Expect more and more Washington outlays and thus more and more Federal Reserve buying of Treasury debt. So says Jeff Gundlach, the new King of Bonds, arguing that the Fed has no choice because it is the purchaser of last resort for burgeoning US government securities.
The torrent of Treasuries will only increase next year, he said, pointing to a JPMorgan projection: $441 billion issued this year and four times that in 2021. Congress now is dickering over a possible $908 billion in extra relief. Plus, President-elect Joe Biden has talked about an even bigger package next year.
While Gundlach did express hope for the beneficial economics-oriented effects of a coronavirus vaccine, his talk had the disconcerting title, “No End in Sight.” He said he was referring to government spending, noting that it was swelling even before the pandemic.
To a degree, the Fed will be called to sop up government debt that is less appealing to other investors, due to lower interest rates. The 10-year Treasury now yields 0.9%, down from 3.2% just two years ago. “Foreigners and pension funds don’t want to buy our Treasuries” as much, because of the low-yield situation, argued Gundlach, CEO of DoubleLine Capital, in a webcast Tuesday.
Certainly, the appetite for Treasuries has shrunk among overseas buyers and pension programs, both home and abroad, although it has hardly disappeared. According to Treasury Department data, as of September, buyers from abroad purchased 2% less than they had 12 months before.
The Federal Reserve, according to the minutes of its November policymaking panel, will keep buying Treasury bonds, which the government is churning out in large amounts to support higher spending during the pandemic.

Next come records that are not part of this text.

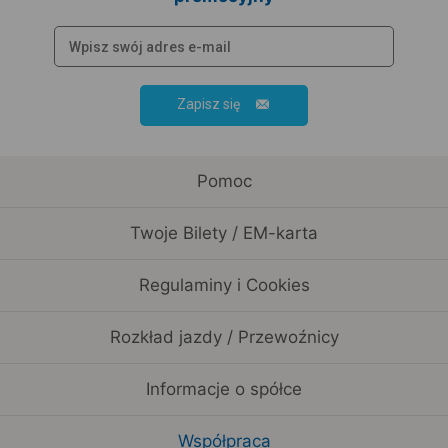
Zapisz się
Pomoc
Twoje Bilety / EM-karta
Regulaminy i Cookies
Rozkład jazdy / Przewoźnicy
Informacje o spółce
Współpraca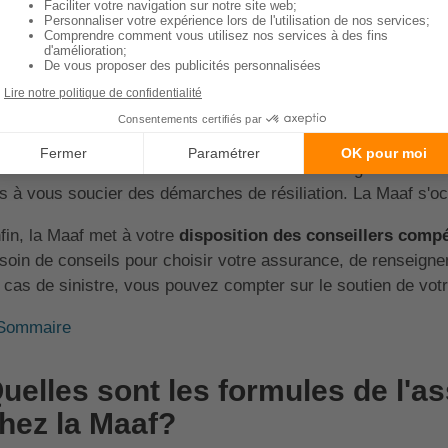
oisir l'assurance habitation de la Maaf, c'est bénéficier d
 Maaf propose un
service de dépannage à domicile
. Que ce
électricité ou un problème de serrurerie, un professionnel in
oblème et minimiser les dégâts.
 autre avantage non négligeable est la
prise en charge de l
assurance habitation
. Si vous décidez de changer d'assureu
s à vous soucier des démarches de résiliation. La Maaf s'oc
fin, la Maaf met à votre
disposition des conseillers compé
soin de conseils pour choisir votre assurance, de renseigne
 cas de sinistre, vous pouvez compter sur le soutien de votr
Sommaire
uelles sont les formules de l'a
hez la Maaf?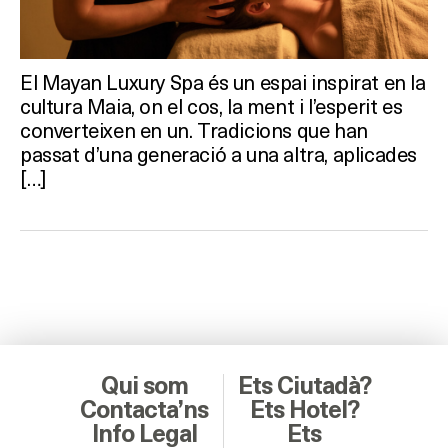
El Mayan Luxury Spa és un espai inspirat en la
cultura Maia, on el cos, la ment i l’esperit es
converteixen en un. Tradicions que han
passat d’una generació a una altra, aplicades
[…]
Qui som
Ets Ciutadà?
Contacta’ns
Ets Hotel?
Info Legal
Ets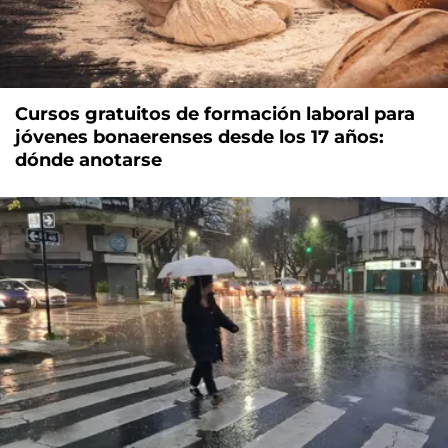
Cursos gratuitos de formación laboral para
jóvenes bonaerenses desde los 17 años:
dónde anotarse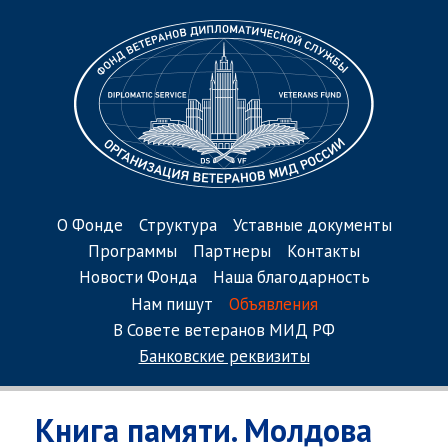
О Фонде
Структура
Уставные документы
Программы
Партнеры
Контакты
Новости Фонда
Наша благодарность
Нам пишут
Объявления
В Совете ветеранов МИД РФ
Банковские реквизиты
Книга памяти. Молдова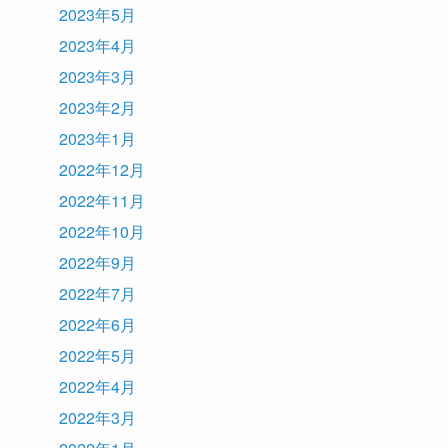
2023年5月
2023年4月
2023年3月
2023年2月
2023年1月
2022年12月
2022年11月
2022年10月
2022年9月
2022年7月
2022年6月
2022年5月
2022年4月
2022年3月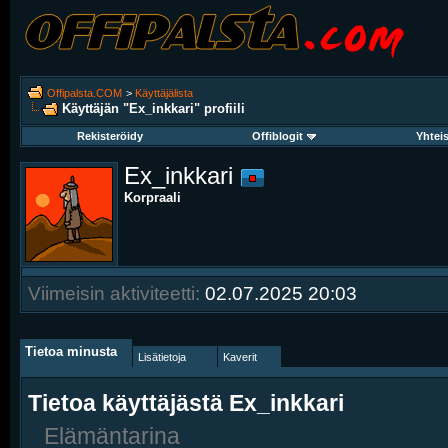
Offipalsta.COM
>
Käyttäjälista
Käyttäjän "Ex_inkkari" profiili
Rekisteröidy
Offiblogit
Yhtei
Ex_inkkari
Korpraali
Viimeisin aktiviteetti:
02.07.2025
20:03
Tietoa minusta
Lisätietoja
Kaverit
Tietoa käyttäjästä Ex_inkkari
Elämäntarina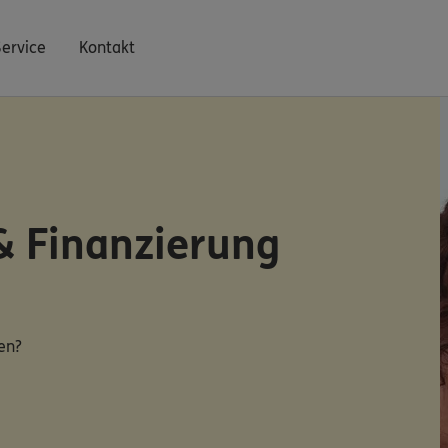
Service
Kontakt
& Finanzierung
en?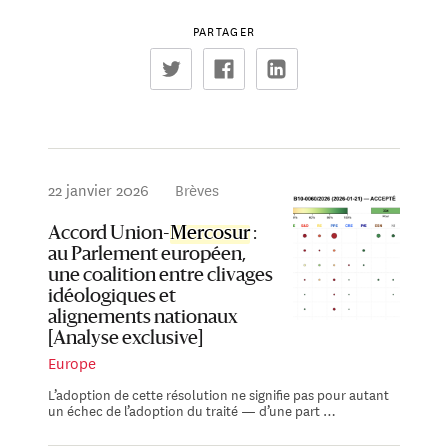
PARTAGER
22 janvier 2026
Brèves
Accord Union-
Mercosur
:
au Parlement européen,
une coalition entre clivages
idéologiques et
alignements nationaux
[Analyse exclusive]
Europe
L’adoption de cette résolution ne signifie pas pour autant
un échec de l’adoption du traité — d’une part …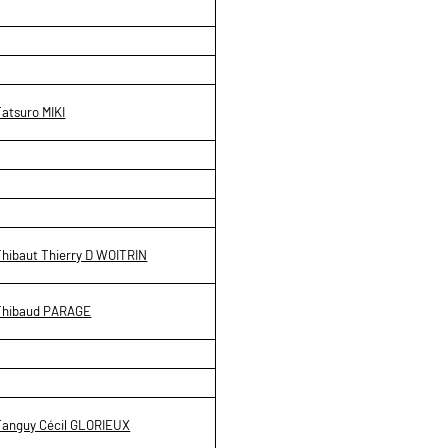
Tatsuro MIKI
Thibaut Thierry D WOITRIN
Thibaud PARAGE
Tanguy Cécil GLORIEUX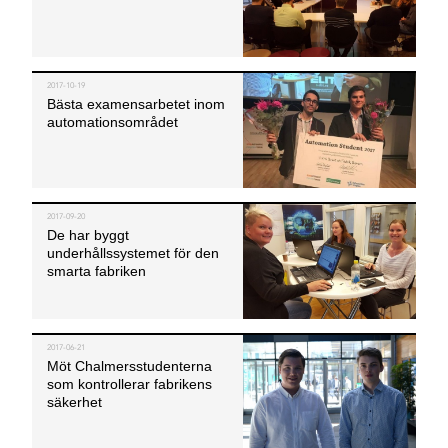
2017-10-19
Bästa examensarbetet
inom
automationsområdet
2017-09-20
De har byggt
underhållssystemet
för den
smarta fabriken
2017-06-21
Möt Chalmersstudenterna
som
kontrollerar fabrikens
säkerhet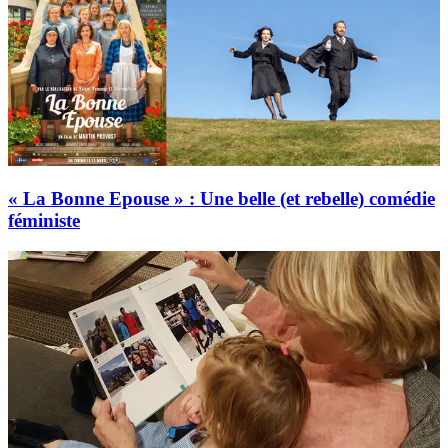
« La Bonne Epouse » : Une belle (et rebelle) comédie
féministe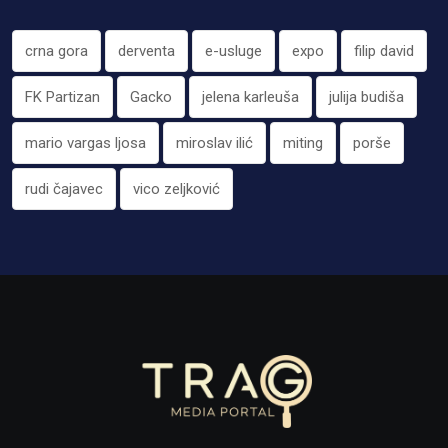
crna gora
derventa
e-usluge
expo
filip david
FK Partizan
Gacko
jelena karleuša
julija budiša
mario vargas ljosa
miroslav ilić
miting
porše
rudi čajavec
vico zeljković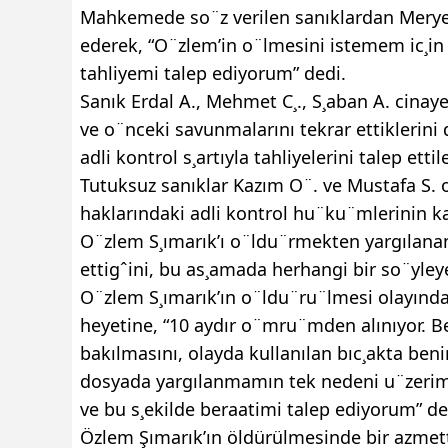
Mahkemede so¨z verilen sanıklardan Merye
ederek, “O¨zlem’in o¨lmesini istemem ic¸in
tahliyemi talep ediyorum” dedi.
Sanık Erdal A., Mehmet C¸., S¸aban A. cinayet
ve o¨nceki savunmalarını tekrar ettiklerini
adli kontrol s¸artıyla tahliyelerini talep ettile
Tutuksuz sanıklar Kazım O¨. ve Mustafa S. ol
haklarındaki adli kontrol hu¨ku¨mlerinin kal
O¨zlem S¸ımarık’ı o¨ldu¨rmekten yargılanan
ettigˆini, bu as¸amada herhangi bir so¨yle
O¨zlem S¸ımarık’ın o¨ldu¨ru¨lmesi olayınd
heyetine, “10 aydır o¨mru¨mden alınıyor. Be
bakılmasını, olayda kullanılan bıc¸akta be
dosyada yargılanmamın tek nedeni u¨zerime 
ve bu s¸ekilde beraatimi talep ediyorum” de
Özlem Şımarık’ın öldürülmesinde bir azmet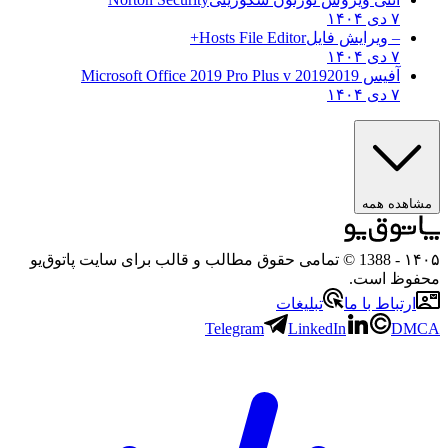
۷ دی ۱۴۰۴
– ویرایش فایل
Hosts File Editor+
۷ دی ۱۴۰۴
آفیس 2019
2019 Microsoft Office 2019 Pro Plus v
۷ دی ۱۴۰۴
مشاهده همه
۱۴۰۵
- 1388 © تمامی حقوق مطالب و قالب برای سایت پاتوق‌یو
محفوظ است.
ارتباط با ما
تبلیغات
Telegram
LinkedIn
DMCA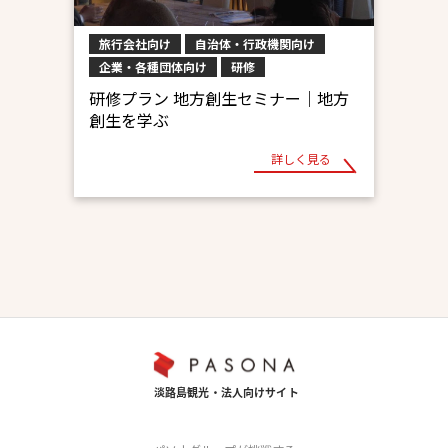
旅行会社向け
自治体・行政機関向け
企業・各種団体向け
研修
研修プラン 地方創生セミナー｜地方
創生を学ぶ
詳しく見る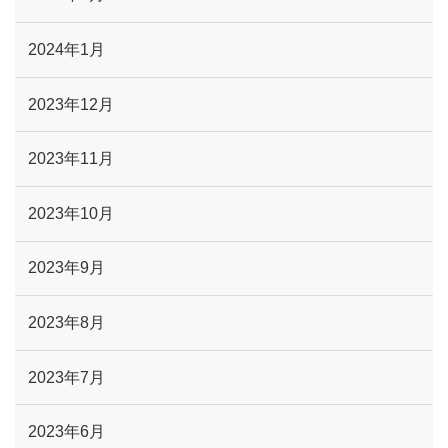
2024年1月
2023年12月
2023年11月
2023年10月
2023年9月
2023年8月
2023年7月
2023年6月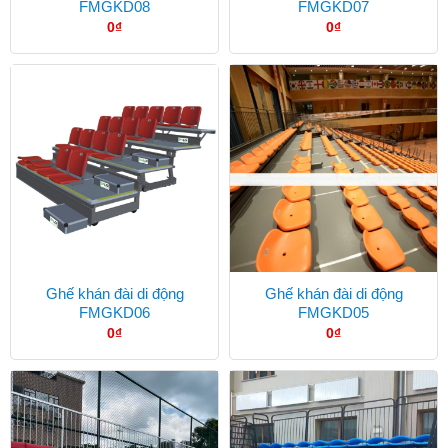
FMGKD08
FMGKD07
0
₫
0
₫
Ghế khán đài di động
Ghế khán đài di động
FMGKD06
FMGKD05
0
₫
0
₫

The Federal Open Market Committee stated that the central bank will “increase its holdings of Treasury securities and agency mortgage-backed securities [MBS] at least at the current pace,” with the goal of ensuring that households and business can get credit.
All the new debt should bring more inflation in 2021, although not an enormous amount, Gundlach said. The Fed has long wanted to get inflation above 2%, and fallen short, but he said he expected 2.25% next year. A Bloomberg survey of economists expects inflation will stay below 2%, although it noted it could briefly exceed 2%.
At the same time, all the stimulus has led to some distortions in the markets and the economy, Gundlach went on. For instance, average hourly earnings are up this year by 4.4%. “That’s due to all the government transfers,” he said. Plus, he added, disposable income also has risen, which encompasses salaried workers, as well. “That has never happened before during a recession.”
The government bounty is sure to continue, he went on. “The economy is living off stimulus,” Gundlach said. “The mindset is to continue” with more aid.
Further, these circumstances should keep on juicing the stock market, as bonds don’t deliver as much anymore, he observed. He marveled at how much larger the S&P 500 is ($30 trillion) than the nation’s gross domestic product (GDP) ($20.5 trillion). And he predicted the underperformance of small-cap stocks was nearing an end, noting they have come back a good bit already.